Ce 8 décembre, j’ai eu le plaisir d’accueillir au Sénat Nicolas Prisse, président de la Mission interministérielle de lutte contre les drogues et les conduites addictives (MILDECA). Nous nous étions déjà rencontrés à Miami, le 27 octobre 2025, tandis qu’il participait à un séminaire consacré à la sécurité portuaire et à la lutte contre le trafic de drogue par voie maritime.

En ma qualité de vice-président de la commission d’enquête sur le narcotrafic, je suis très attentif aux actions menées pour prévenir les addictions et coordonner la réponse de l’État. Nous avons notamment échangé sur la possibilité de mobiliser l’Agence française de développement pour soutenir des cultures alternatives dans les zones de production. J’ai également fait passer le message sur l’importance d’informer pleinement nos ambassadeurs lorsque la France soutient des projets onusiens dans certains pays.

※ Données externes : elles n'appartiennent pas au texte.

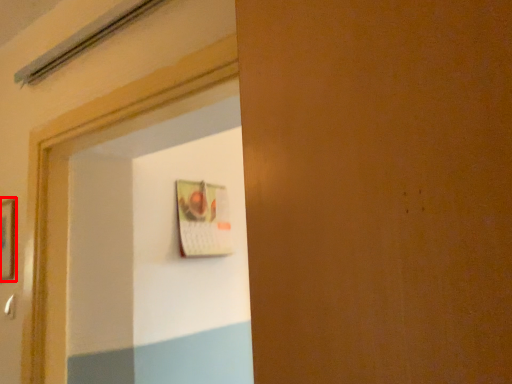 Question: Considering the relative positions of picture frame (annotated by the red box) and door handle in the image provided, where is picture frame (annotated by the red box) located with respect to the staircase?

Choices:
 (A) left
 (B) right

Answer: (A) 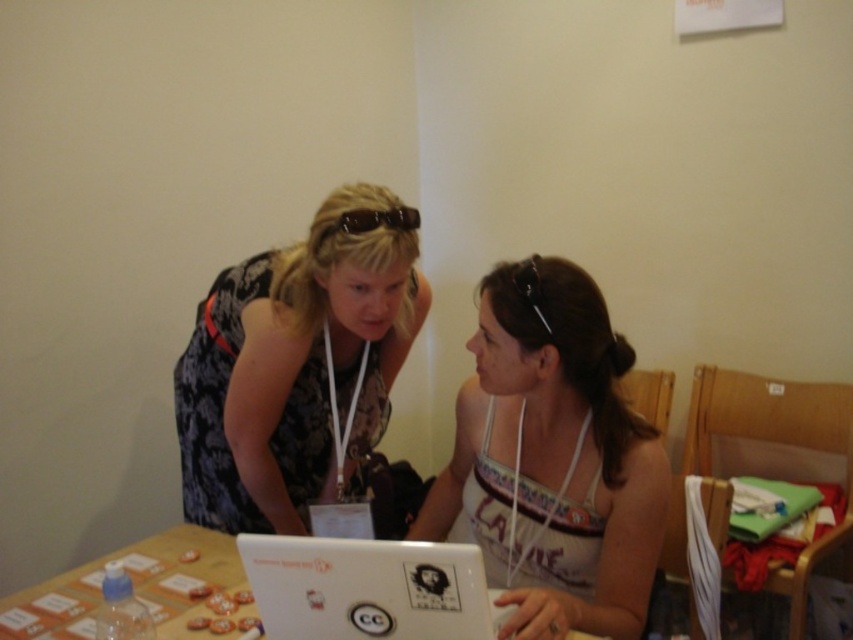 You are a photographer setting up a shoot at the scene described. You need to place a small microphone between the floral dress at center and the white glossy laptop at center. Based on their positions, which side of the laptop should you place the microphone to ensure it is between them?

The floral dress at center is positioned on the left side of the white glossy laptop at center, so placing the microphone to the left side of the laptop would position it between the two objects.

You are taking a photo of the two women at the table. The woman on the left has a lanyard around her neck, and the woman on the right is wearing a white tank top. You want to ensure both points, point [302,609] and point [376,221], are in focus. Which point should you focus on to ensure both are sharp?

You should focus on point [376,221] because it is farther from the camera, and focusing on the farther point will ensure both points are in focus.

You are a person who needs to pass a notebook from the woman on the left to the woman on the right at the table. The notebook is placed on the white glossy laptop at center. Can you reach the woman on the right without moving from your current position?

The women are 37.91 inches apart. The average human arm span is about 30 inches. Since the distance between them is greater than the average arm span, you cannot reach the woman on the right without moving from your current position. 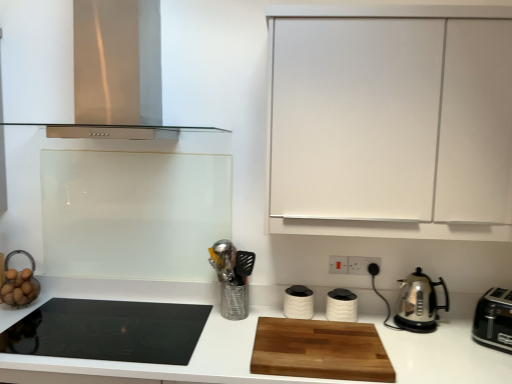 Question: In which direction should I rotate to look at white matte canisters at center, the second kitchen appliance when ordered from left to right?

Choices:
 (A) left
 (B) right

Answer: (B)

Question: Is metallic silver utensil holder at center positioned beyond the bounds of white matte canisters at center, the second kitchen appliance when ordered from left to right?

Choices:
 (A) no
 (B) yes

Answer: (B)

Question: From a real-world perspective, does metallic silver utensil holder at center stand above white matte canisters at center, the second kitchen appliance when ordered from left to right?

Choices:
 (A) yes
 (B) no

Answer: (A)

Question: Is metallic silver utensil holder at center shorter than white matte canisters at center, the second kitchen appliance when ordered from left to right?

Choices:
 (A) yes
 (B) no

Answer: (B)

Question: Considering the relative sizes of metallic silver utensil holder at center and white matte canisters at center, the second kitchen appliance when ordered from left to right, in the image provided, is metallic silver utensil holder at center bigger than white matte canisters at center, the second kitchen appliance when ordered from left to right,?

Cette rencontre a permis à Nicolas Prisse de me présenter les priorités actuelles de la MILDECA : renforcer la prévention auprès des jeunes, accompagner les collectivités locales et adapter les politiques publiques aux nouveaux usages.

Je salue l’engagement de la Mission et réaffirme l’importance de disposer d’une stratégie nationale cohérente, associée à une approche internationale du problème.